As far as efficiency all the plants are doing good. I also have the same CFLs on my terrarium for over a year and the tank looks great. My bormiliads and irises have new growth all the time. I can contribute 100% of the plant health to the lights because both tanks get 0 sunlight.

Im not arguing your point just saying in some cases(like mine) that work fine.

And to FunnyTrash, i didnt buy the cheap ones with the cardboard. Its a metal socket with a thick heavy rubber liner around it.


----------



## Newt (Apr 1, 2004)

It does not look like it is grounded. National Electric Code (NEC) requires this for metal reflectors and/or housings. It in no way looks waterproof; the socket or the wire connectors and you have it over open water.

*Make sure its on a GFIC so it cant burn the house down.*


----------



## pepetj (Oct 2, 2008)

I used 4" diameter high pressure grade PVC cut through its length and placed CFLs in it. I built at least two 30"L and two 36"L lamp units this way. I ran two of those DIY lamp for six months in 12-14 hours of lights on per day and one in particular (not painted) I let run 24/7 (not over a tank of course). I used several CFLs of different wattage to monitor the long term effect of heat in the PVC.

27W-21W created a dark "burn" mark while 20W and below did not. I posted about it in another forum (look for reply #22 "Fire Hazard" in page 2) I would monitor that lamp unit just in case.

Find the thread I refer to here:
http://www.fishlore.com/fishforum/diy-do-yourself/48679-easy-diy-pvc-lighting-upgrade-2.html

There is a fire hazard that should not be minimized. I replaced all CFLs with T8 and T5 (normal output) without problems. I did try High Output lamps in these DIY lamp assemblies but today I rather use only normal output in them.

The quality of light of CFLs decays quite rapidly with the use given in planted tanks (12 hours of on time per day) due to the high re-strike of CFLs.
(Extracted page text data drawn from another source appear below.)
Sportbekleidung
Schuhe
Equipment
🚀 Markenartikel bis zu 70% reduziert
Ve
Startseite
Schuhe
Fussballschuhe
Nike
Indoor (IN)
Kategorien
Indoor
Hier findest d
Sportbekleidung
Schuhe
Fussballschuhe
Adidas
I had to replace lamps every 6 to 8 weeks due to poor plant growth. The CFL will emit light but not in fair quantity for photosynthesis and that makes CFL not cost effective unless you're trying to buy some time until a better lamp is in place (like linear T8 or T5 with a remote electronic ballast).

Pepetj
Santo Domingo


----------



## RickRS (Dec 20, 2010)

Newt said:


> *Make sure its on a GFIC so it cant burn the house down.*


While a Ground Fault Interrupter is excellent protection against death from accidential shocks, it is possible for a CFL, and any other fixture for that matter, to overheat and catch on fire without tripping a GFIC or a regular circuit breaker.


----------



## Newt (Apr 1, 2004)

That may be partially true but my comment was based on the non-waterproof fixture being exposed to open water and condensation. As soon as the GFIC senses an imbalance between the hot and neutral it trips off.


----------



## ashaf22789 (Apr 16, 2011)

Every outlet in out house is on a GFI. While i do like my little DIY it does make me a little nervous and a $50 lamp is a little cheaper than a house. I have seen AMAZING growth in the tank since i set it up but do plan on updating the fixture eventually.

While it is not waterproof it is 2-3'' off the water and doesn't gather any condensation. Im also not worried about the fixture too much because it seems to hold up to the heat just fine(2weeks @ 12hour light cycle) with no warping or discoloration.


----------



## poly-sperm-ahhh (Jan 28, 2011)

I have all of those types of lights mentioned above and do not have issues with any of them. the only one that seems to have issues is me! ;0)


----------